トヨタの「弱い輪」が餌食に サイバー空間依然緊迫
英語圏には「鎖の丈夫さは、最も弱い輪によって決まる」という格言がある。18世紀の英哲学者トーマス・リードが随筆に書き残したとされる――。
トヨタ自動車は1日、国内14カ所にある全工場の稼働を停止した。主要取引先である樹脂部品メーカーの小島プレス工業(愛知県豊田市)でサイバー攻撃によるシステム障害が発生し、納品データをやり取りできなくなったのが原因だ。小島プレスの部品はトヨタ車の多くに使われていたことから、甚大な影響が出た。
小島プレスによると、攻撃の発信源などはまだ分かっていない。分かっているのは、トヨタの巨大なサプライチェーン(供給網)が、小島プレスという「最も弱い輪」によって寸断されてしまったということ。
1社でも情報セキュリティー対策に手抜かりがあれば、サプライチェーン全体が危うくなる。今回の騒動は、そんな現実を産業界に突きつけた。

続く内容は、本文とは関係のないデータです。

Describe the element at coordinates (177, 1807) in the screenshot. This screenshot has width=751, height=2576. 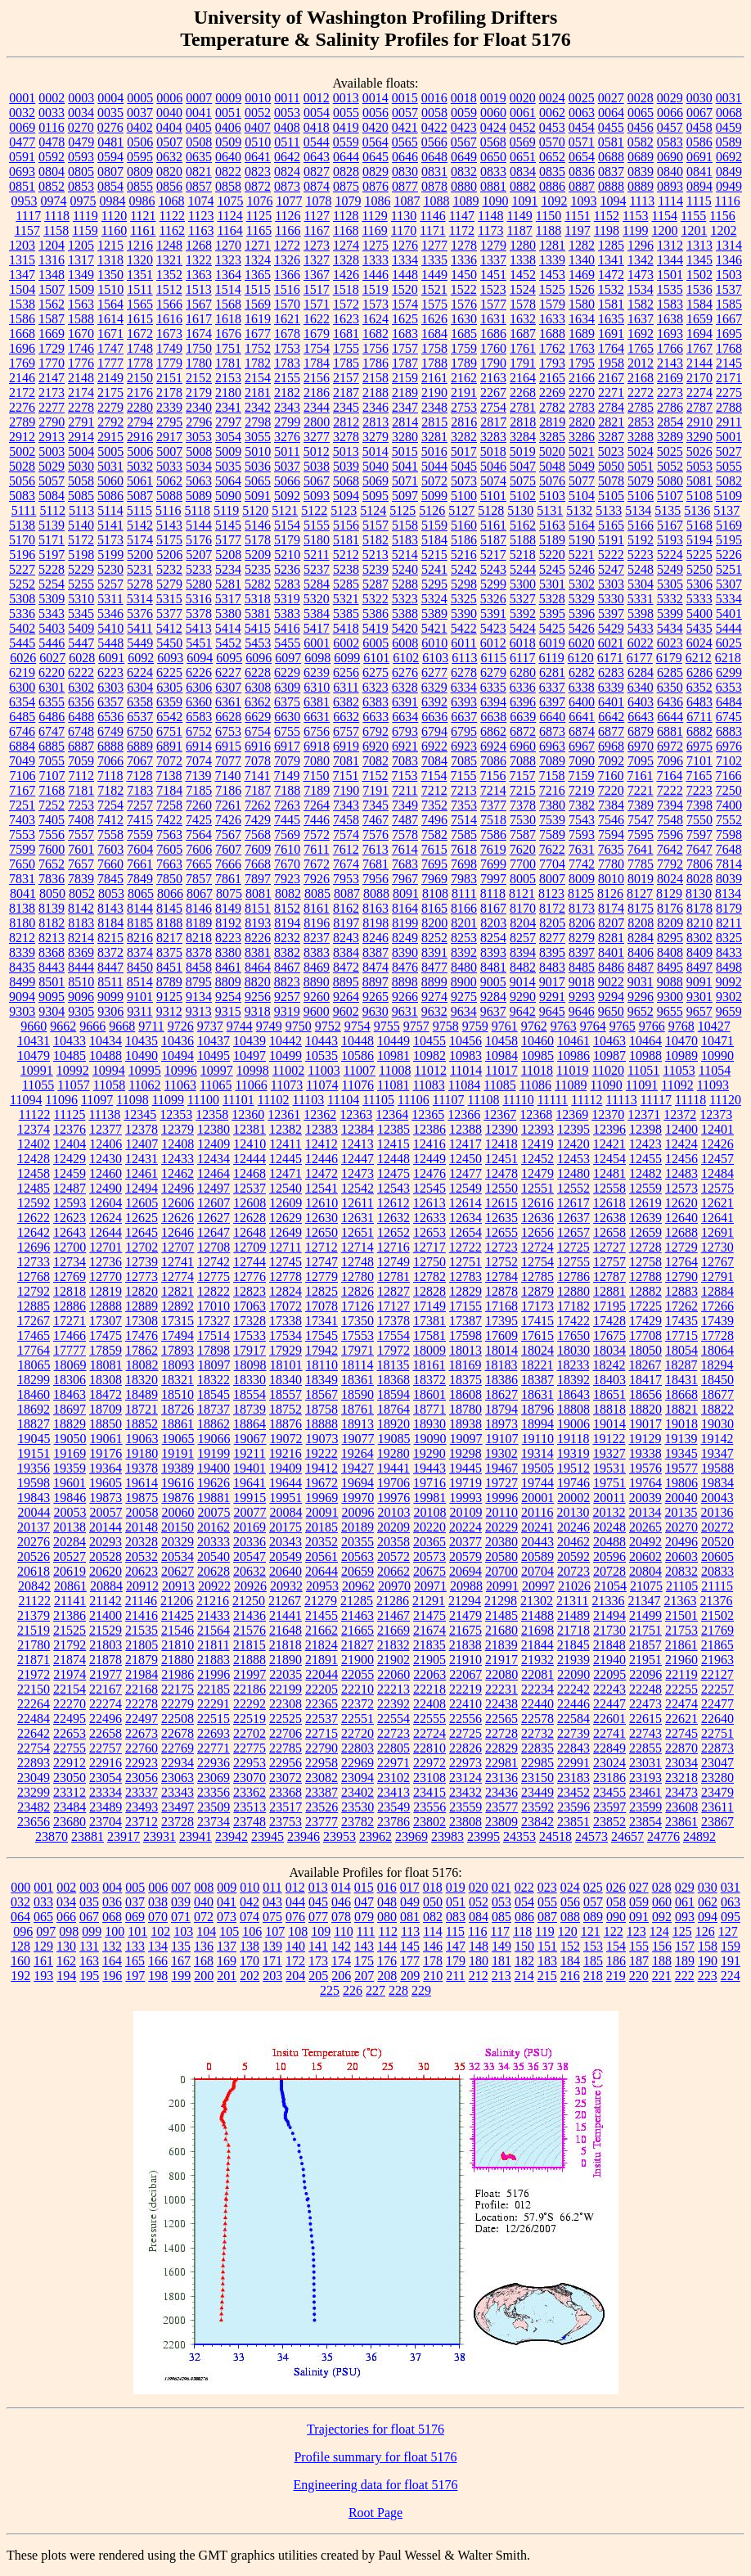 I see `23497` at that location.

情報セキュリティー水準の底上げが急務だ。
トヨタは日ごろからサプライヤーに情報セキュリティーに関するガイドラインを示し、底上げを試みていた。ただ2次、3次サプライヤーも含めれば数万社に及ぶ取引先全てを完璧に管理するのは事実上不可能だ。
実際、自動車メーカーを狙ったサイバー攻撃が相次いでいる。2020年6月にはホンダのシステムがランサムウエア(身代金要求型ウイルス)に感染し、米国などの9工場が停止した。同年7月には、トヨタと取引がある部品設計・製造のTMW(愛知県稲沢市)がサイバー攻撃の被害に遭った。ハッカーが盗み取ったと称するデータの一部を公開したことでも話題を呼んだ。
サプライチェーン全体を守るためには、従業員一人ひとりのレベルでも警戒を怠れない。情報セキュリティー業界には「人が最も弱い輪だ」という格言もある。会社がいくら堅牢(けんろう)な情報セキュリティー機器やサービスを取り入れたところで、会社の規則や指導を守らない従業員が抜け穴になる事例が後を絶たないことへの警句である。
会社が従業員に支給する業務用端末にウイルス対策ソフトを入れていても、内規に反して私物の端末を業務に使っている人はたくさんいる。情報セキュリティー会社トレンドマイクロの調査によると、職場で禁じられているにもかかわらず、私物のスマートフォンやタブレットを業務に使っている人は6割に上る。
またパスワードを複数のウェブサイトで使い回さないよう、多くの会社が従業員に指導している。使い回していると、1カ所のサイトからパスワードが漏洩した場合、同じパスワードで会社のシステムにも不正にアクセスされる恐れがあるからだ。それでも、トレンドマイクロによると8割の人がパスワードを使い回している。
ロシア発のサイバー攻撃にも要警戒
トヨタは2日から全ての工場で稼働を再開させたが、油断は禁物だろう。ウクライナ情勢を巡り、サイバー空間の緊張も高まっているからだ。
日本政府はロシアに対し、欧米諸国と足並みをそろえて経済制裁を発動した。非友好国のサイバー攻撃能力を調査している米情報セキュリティー会社、マンディアントのジョン・ハルクイスト副社長は、「経済制裁に加担していると見なした国々もロシアの標的になりかねない」と警鐘を鳴らす。
松野博一官房長官は1日の記者会見で、小島プレスへのサイバー攻撃を「調査中」とした上で、「ウクライナを含む昨今の情勢から、サイバー攻撃のリスクは高まっている。攻撃を直接受けた企業だけでなく、取引先を含めサプライチェーンに広く影響を及ぼす可能性がある」と注意喚起した。
わずかな油断でも巨大サプライチェーンがストップする可能性があることを、肝に銘じなければならない。